=== Task ===
Everything from the line containing "khách sạn, villa" through the final line of the material is to be restated word for word, and only that.

*** Begin section ***

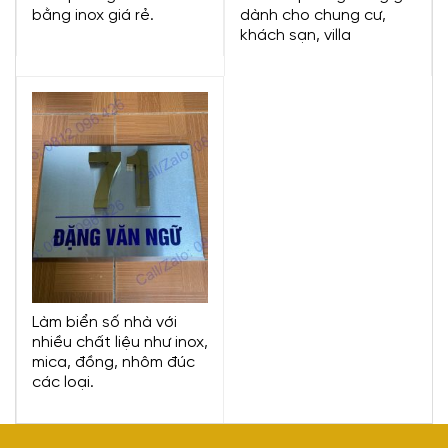
bằng inox giá rẻ.
dành cho chung cư,
khách sạn, villa
Làm biển số nhà với
nhiều chất liệu như inox,
mica, đồng, nhôm đúc
các loại.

*** End section ***

=== Exercise answer ===
khách sạn, villa
Làm biển số nhà với
nhiều chất liệu như inox,
mica, đồng, nhôm đúc
các loại.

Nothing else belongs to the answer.